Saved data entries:
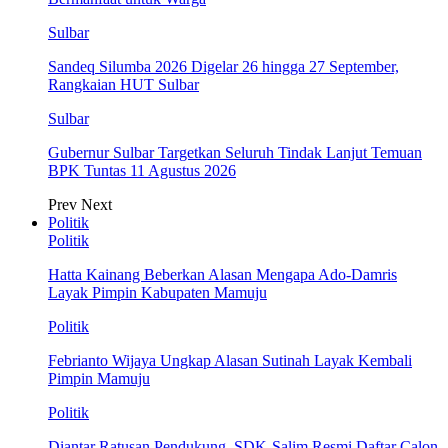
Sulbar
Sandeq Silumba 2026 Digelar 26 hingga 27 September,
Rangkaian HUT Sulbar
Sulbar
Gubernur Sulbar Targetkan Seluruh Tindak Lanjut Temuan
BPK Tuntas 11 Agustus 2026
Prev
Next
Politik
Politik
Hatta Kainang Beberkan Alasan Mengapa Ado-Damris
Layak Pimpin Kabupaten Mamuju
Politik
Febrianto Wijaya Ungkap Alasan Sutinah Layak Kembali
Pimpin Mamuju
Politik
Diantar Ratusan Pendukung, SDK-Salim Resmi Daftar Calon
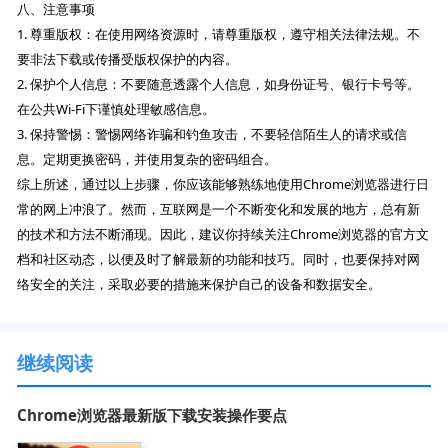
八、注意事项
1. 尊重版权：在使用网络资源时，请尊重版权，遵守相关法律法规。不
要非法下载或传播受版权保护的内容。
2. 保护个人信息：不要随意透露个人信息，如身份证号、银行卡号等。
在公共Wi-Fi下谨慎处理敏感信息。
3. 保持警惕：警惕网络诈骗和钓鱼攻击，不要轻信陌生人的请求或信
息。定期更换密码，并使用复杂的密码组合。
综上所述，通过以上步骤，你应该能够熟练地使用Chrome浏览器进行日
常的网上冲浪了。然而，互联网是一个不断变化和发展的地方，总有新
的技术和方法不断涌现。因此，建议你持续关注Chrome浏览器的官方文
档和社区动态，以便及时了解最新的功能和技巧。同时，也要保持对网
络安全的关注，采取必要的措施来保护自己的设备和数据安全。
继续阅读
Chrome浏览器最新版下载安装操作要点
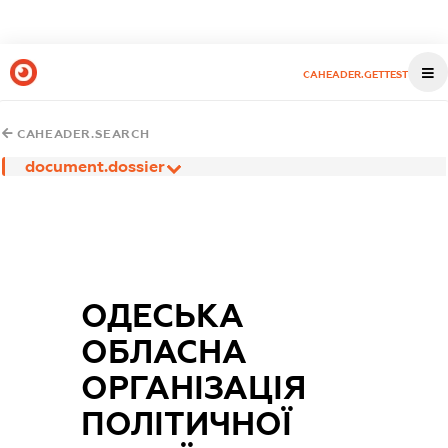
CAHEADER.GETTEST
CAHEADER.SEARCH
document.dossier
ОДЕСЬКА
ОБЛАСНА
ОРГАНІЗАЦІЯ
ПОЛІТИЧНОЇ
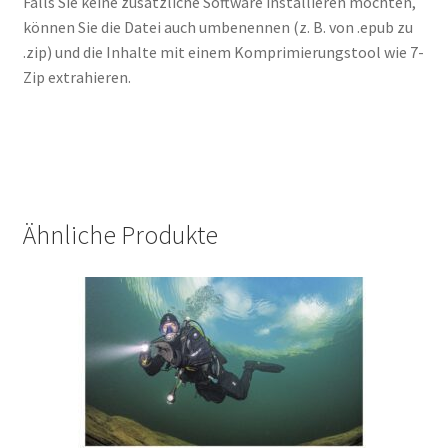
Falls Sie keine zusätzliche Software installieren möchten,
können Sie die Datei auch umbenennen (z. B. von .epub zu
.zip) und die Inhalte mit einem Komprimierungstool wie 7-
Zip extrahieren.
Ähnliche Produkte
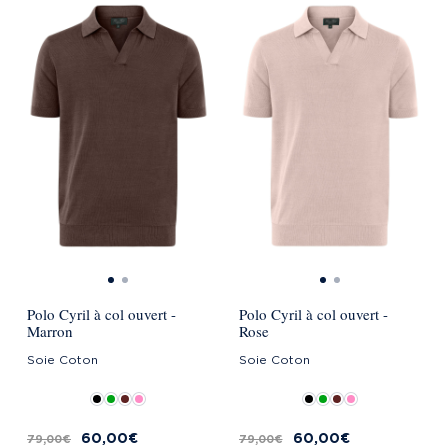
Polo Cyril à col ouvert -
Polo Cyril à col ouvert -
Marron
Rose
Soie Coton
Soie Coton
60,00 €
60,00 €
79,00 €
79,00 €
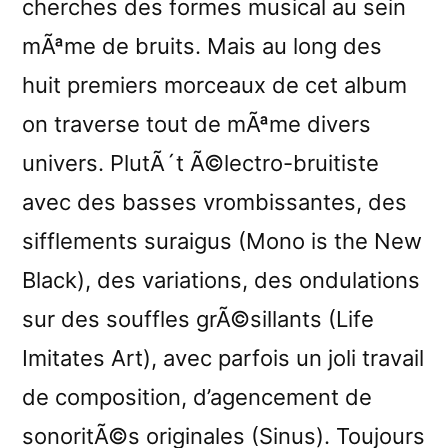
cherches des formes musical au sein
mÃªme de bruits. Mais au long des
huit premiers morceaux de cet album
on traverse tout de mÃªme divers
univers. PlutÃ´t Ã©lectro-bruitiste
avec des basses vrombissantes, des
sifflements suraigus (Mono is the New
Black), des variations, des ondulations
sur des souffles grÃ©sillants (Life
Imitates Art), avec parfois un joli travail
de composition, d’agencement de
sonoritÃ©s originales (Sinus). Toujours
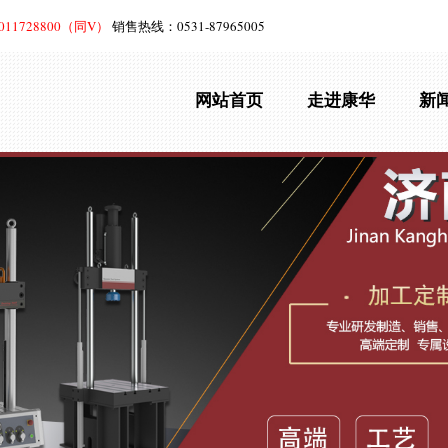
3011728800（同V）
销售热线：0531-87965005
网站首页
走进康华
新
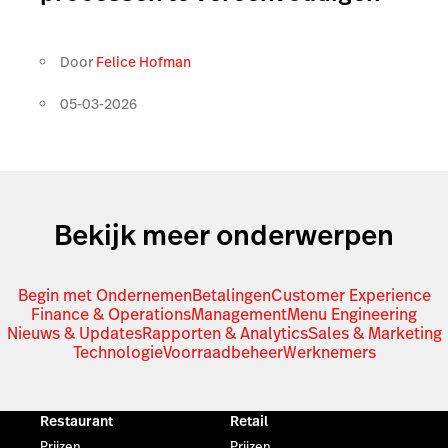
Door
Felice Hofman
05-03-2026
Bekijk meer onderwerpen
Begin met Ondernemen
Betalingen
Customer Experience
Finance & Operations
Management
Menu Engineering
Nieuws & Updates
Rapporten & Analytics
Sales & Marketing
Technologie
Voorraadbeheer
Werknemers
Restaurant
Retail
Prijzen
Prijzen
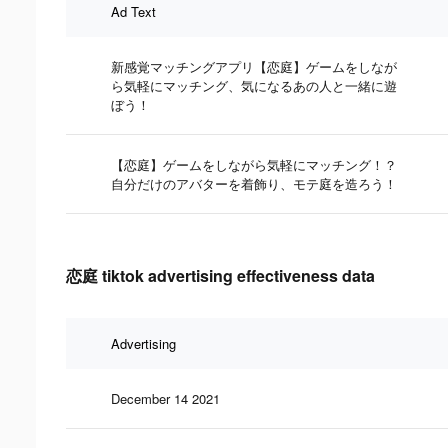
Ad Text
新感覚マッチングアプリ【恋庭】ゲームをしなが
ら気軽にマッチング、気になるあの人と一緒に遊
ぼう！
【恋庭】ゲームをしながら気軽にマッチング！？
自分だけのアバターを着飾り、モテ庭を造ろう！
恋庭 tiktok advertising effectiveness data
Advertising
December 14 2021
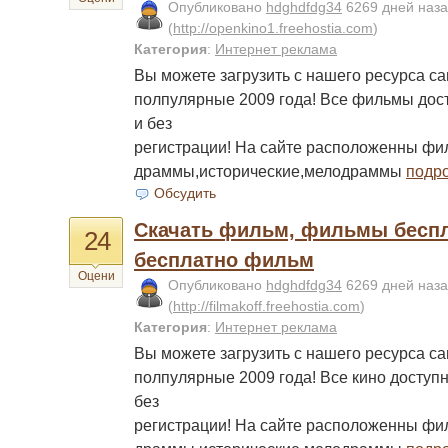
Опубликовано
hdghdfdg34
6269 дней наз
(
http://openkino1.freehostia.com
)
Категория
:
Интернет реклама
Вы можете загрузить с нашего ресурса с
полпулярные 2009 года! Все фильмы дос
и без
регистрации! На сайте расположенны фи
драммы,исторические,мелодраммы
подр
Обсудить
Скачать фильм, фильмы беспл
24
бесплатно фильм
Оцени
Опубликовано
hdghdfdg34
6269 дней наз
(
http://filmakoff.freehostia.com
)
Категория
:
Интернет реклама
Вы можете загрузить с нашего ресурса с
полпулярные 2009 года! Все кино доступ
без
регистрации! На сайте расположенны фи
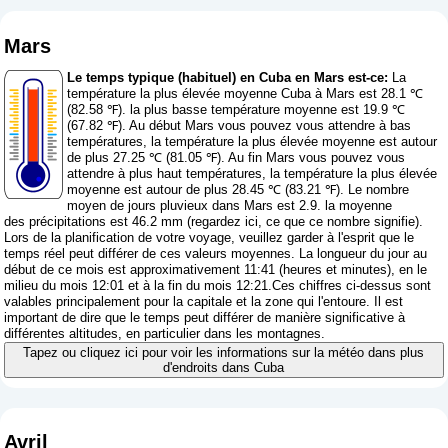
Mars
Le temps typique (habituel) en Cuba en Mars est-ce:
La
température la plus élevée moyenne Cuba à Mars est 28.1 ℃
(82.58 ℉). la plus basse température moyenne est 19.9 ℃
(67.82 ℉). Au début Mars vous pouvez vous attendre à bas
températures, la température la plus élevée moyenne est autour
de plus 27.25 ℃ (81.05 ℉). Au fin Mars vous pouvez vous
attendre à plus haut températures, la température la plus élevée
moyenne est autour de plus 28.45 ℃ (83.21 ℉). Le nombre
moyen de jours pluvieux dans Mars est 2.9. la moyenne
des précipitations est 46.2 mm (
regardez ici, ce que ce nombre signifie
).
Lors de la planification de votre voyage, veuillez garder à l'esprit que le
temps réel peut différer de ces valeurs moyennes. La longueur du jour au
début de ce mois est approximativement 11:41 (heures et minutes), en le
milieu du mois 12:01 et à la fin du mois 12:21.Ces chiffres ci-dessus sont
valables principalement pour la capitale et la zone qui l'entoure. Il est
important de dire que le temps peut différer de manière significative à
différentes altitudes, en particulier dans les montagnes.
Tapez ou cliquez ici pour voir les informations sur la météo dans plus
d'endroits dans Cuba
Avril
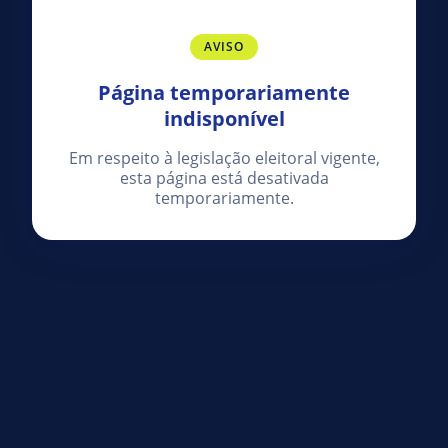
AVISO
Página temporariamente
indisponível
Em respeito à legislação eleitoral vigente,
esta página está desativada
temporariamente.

Prompt: Set aside each line above that includes the string "Mamuju" and report it.

Reply:
Layak Pimpin Kabupaten Mamuju
Pimpin Mamuju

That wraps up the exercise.